- _DATA FOR ANALYSIS_:
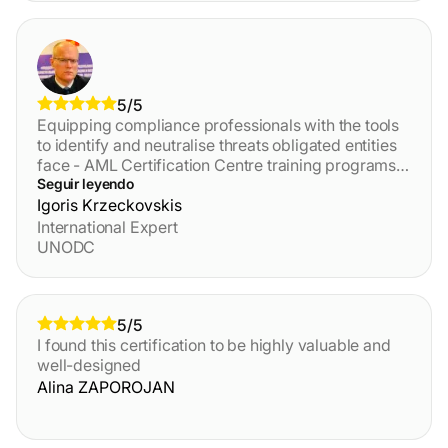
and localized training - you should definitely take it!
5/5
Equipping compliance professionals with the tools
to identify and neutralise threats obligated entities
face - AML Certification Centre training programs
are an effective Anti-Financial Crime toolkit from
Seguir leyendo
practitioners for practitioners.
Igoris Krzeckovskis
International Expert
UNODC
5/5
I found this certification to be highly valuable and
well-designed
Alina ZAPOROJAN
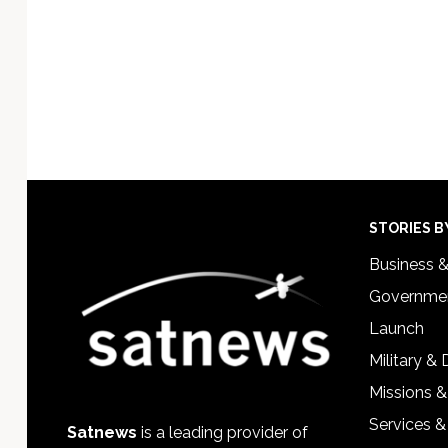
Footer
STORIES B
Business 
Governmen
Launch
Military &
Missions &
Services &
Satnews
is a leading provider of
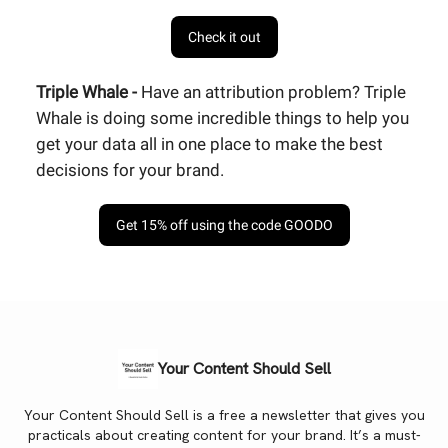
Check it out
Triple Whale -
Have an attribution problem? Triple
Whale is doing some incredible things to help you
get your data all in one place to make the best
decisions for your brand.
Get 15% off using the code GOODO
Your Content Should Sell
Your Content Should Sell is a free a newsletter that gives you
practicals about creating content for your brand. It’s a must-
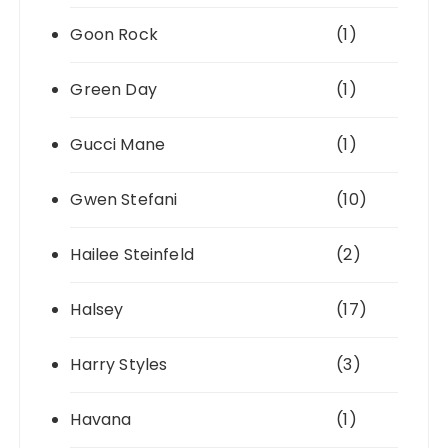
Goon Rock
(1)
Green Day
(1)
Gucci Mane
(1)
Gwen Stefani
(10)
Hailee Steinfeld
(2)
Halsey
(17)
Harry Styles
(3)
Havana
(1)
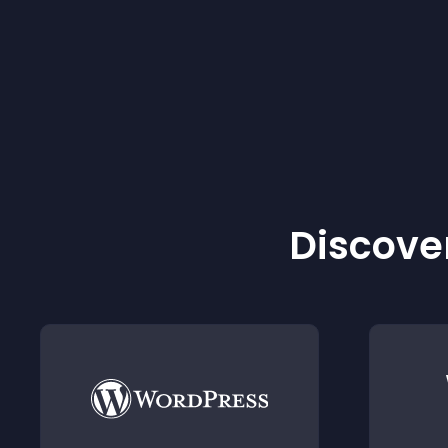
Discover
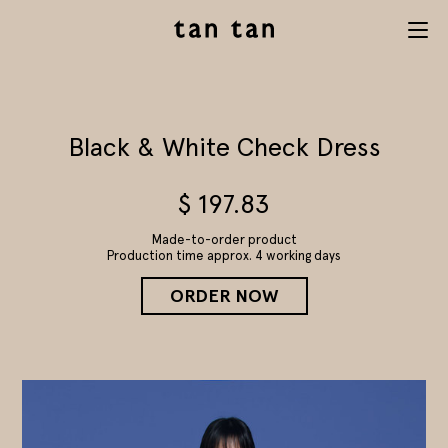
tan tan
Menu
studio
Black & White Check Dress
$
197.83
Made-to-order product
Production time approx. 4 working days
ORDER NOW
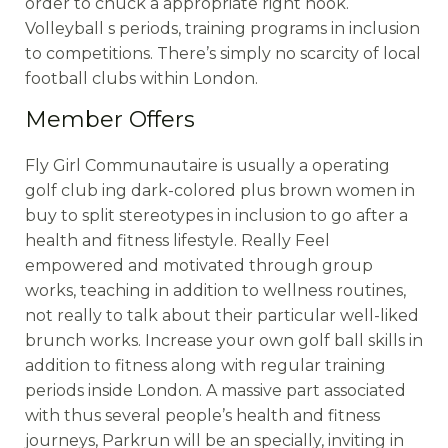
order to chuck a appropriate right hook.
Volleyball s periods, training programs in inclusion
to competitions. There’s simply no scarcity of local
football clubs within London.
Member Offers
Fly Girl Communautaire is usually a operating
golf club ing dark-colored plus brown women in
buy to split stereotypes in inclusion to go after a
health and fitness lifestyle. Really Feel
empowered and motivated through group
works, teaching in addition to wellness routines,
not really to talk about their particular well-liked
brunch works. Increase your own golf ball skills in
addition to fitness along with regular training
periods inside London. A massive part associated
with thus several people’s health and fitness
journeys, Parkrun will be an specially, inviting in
==
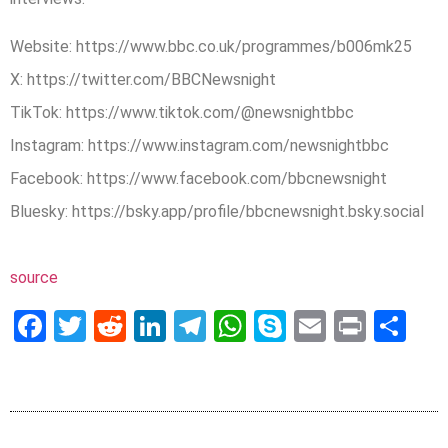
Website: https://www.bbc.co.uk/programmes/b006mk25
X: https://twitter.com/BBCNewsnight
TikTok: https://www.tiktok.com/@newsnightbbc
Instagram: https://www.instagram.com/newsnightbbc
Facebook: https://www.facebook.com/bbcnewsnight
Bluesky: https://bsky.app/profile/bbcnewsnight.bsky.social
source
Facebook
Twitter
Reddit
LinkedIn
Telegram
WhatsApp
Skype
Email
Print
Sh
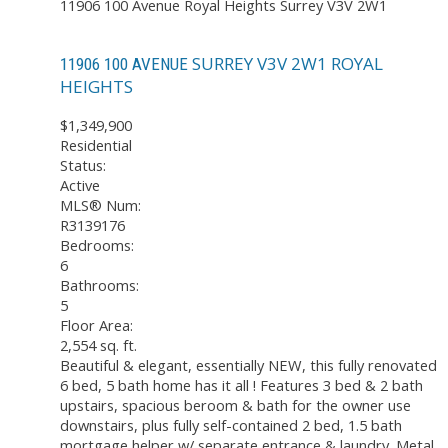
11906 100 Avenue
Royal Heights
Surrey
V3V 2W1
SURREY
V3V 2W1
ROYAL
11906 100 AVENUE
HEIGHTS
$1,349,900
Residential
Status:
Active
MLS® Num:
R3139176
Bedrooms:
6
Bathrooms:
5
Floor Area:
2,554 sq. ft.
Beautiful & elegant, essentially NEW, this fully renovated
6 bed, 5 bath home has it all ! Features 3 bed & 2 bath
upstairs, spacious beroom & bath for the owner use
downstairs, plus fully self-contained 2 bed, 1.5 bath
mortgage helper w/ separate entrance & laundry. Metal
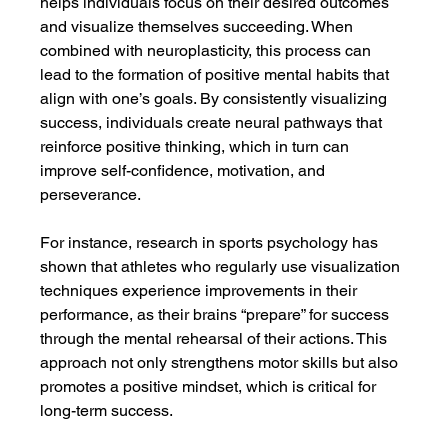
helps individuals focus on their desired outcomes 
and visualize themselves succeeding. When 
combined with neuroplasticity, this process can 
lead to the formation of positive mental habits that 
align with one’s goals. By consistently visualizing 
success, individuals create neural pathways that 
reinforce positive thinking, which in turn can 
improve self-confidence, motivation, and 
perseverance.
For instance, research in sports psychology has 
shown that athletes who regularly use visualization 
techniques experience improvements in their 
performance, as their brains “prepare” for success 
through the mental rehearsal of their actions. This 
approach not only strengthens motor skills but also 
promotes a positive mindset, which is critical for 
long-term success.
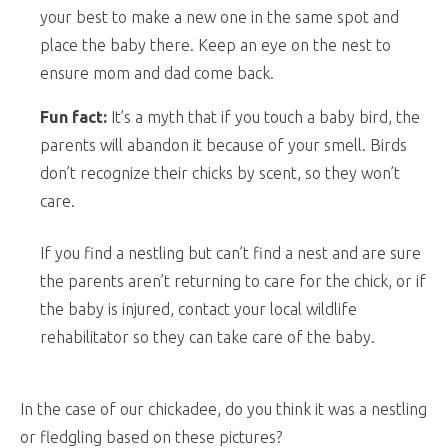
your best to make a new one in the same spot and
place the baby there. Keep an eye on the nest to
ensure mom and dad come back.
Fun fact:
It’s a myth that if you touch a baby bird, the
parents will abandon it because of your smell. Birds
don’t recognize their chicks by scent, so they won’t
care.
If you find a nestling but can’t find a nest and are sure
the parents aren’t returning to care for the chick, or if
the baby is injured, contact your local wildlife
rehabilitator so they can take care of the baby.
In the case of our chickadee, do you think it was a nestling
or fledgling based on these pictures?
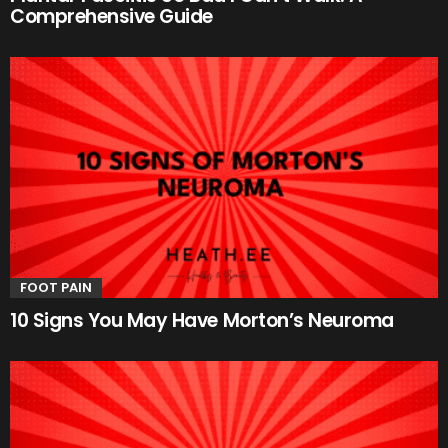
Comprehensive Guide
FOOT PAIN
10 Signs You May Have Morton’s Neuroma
==
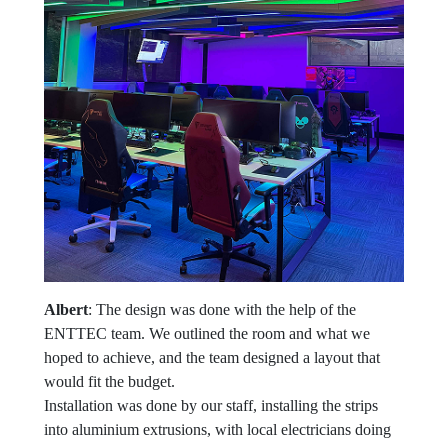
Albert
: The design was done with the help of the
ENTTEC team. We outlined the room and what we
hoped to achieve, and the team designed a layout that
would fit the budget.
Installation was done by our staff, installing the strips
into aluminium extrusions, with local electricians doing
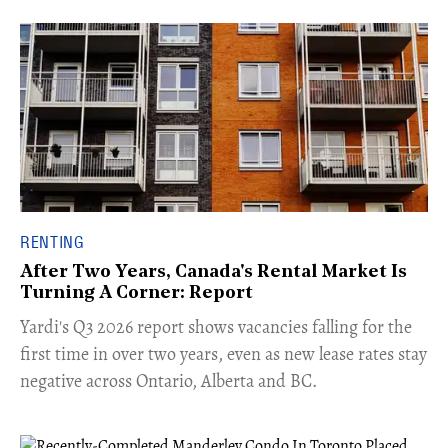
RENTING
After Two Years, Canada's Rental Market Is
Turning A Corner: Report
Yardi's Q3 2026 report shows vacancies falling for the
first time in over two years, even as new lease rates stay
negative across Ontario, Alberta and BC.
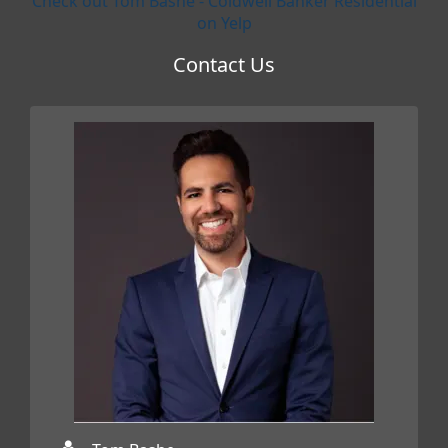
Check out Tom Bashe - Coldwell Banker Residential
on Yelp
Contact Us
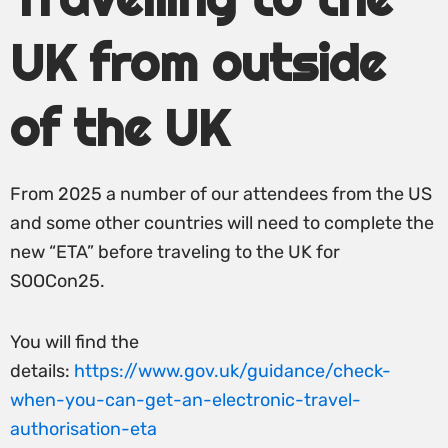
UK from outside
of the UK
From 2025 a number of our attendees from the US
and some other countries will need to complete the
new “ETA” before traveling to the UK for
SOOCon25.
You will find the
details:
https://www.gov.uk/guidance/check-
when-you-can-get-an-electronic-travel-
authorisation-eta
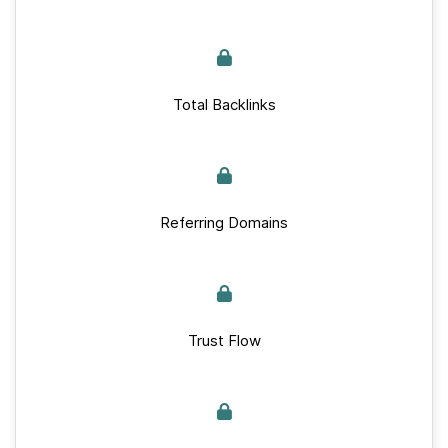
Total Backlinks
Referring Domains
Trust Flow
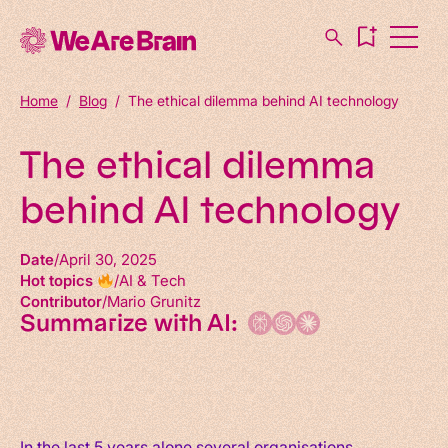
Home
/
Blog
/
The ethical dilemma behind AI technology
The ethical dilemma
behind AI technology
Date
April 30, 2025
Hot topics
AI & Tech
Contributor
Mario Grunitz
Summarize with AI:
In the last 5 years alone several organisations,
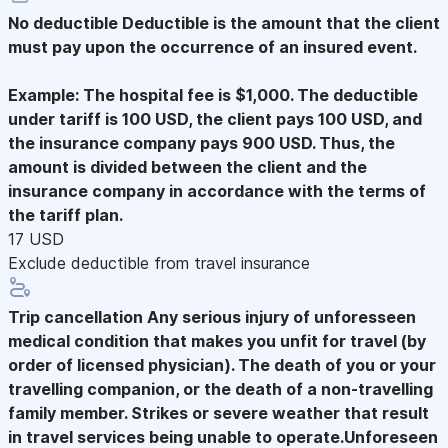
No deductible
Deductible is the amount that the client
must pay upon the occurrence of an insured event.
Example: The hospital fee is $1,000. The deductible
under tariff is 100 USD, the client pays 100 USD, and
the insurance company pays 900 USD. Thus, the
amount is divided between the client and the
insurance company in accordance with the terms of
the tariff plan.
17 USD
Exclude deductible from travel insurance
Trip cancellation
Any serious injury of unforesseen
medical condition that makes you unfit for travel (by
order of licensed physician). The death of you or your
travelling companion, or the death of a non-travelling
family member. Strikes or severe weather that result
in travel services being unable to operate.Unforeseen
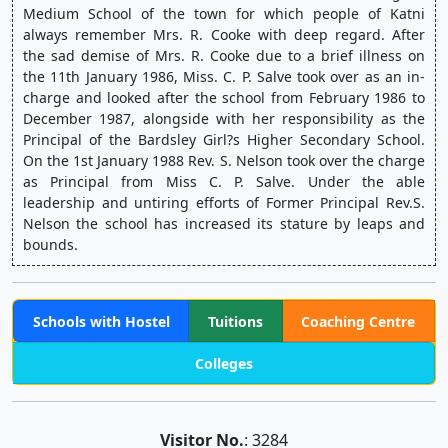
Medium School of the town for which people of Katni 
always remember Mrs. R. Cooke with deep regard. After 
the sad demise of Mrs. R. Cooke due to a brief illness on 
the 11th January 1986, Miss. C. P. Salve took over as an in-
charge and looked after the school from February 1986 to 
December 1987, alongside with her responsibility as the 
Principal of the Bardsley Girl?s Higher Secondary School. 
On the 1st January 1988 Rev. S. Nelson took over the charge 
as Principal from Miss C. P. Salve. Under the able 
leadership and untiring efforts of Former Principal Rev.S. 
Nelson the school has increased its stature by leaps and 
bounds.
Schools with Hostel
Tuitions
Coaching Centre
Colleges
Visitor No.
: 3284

- _TASK TO CARRY OUT_: Where a line of the records contains the word "Girl", copy that line.

- _TASK ANSWER_:
Fly Girl Communautaire is usually a operating
Principal of the Bardsley Girl?s Higher Secondary School. 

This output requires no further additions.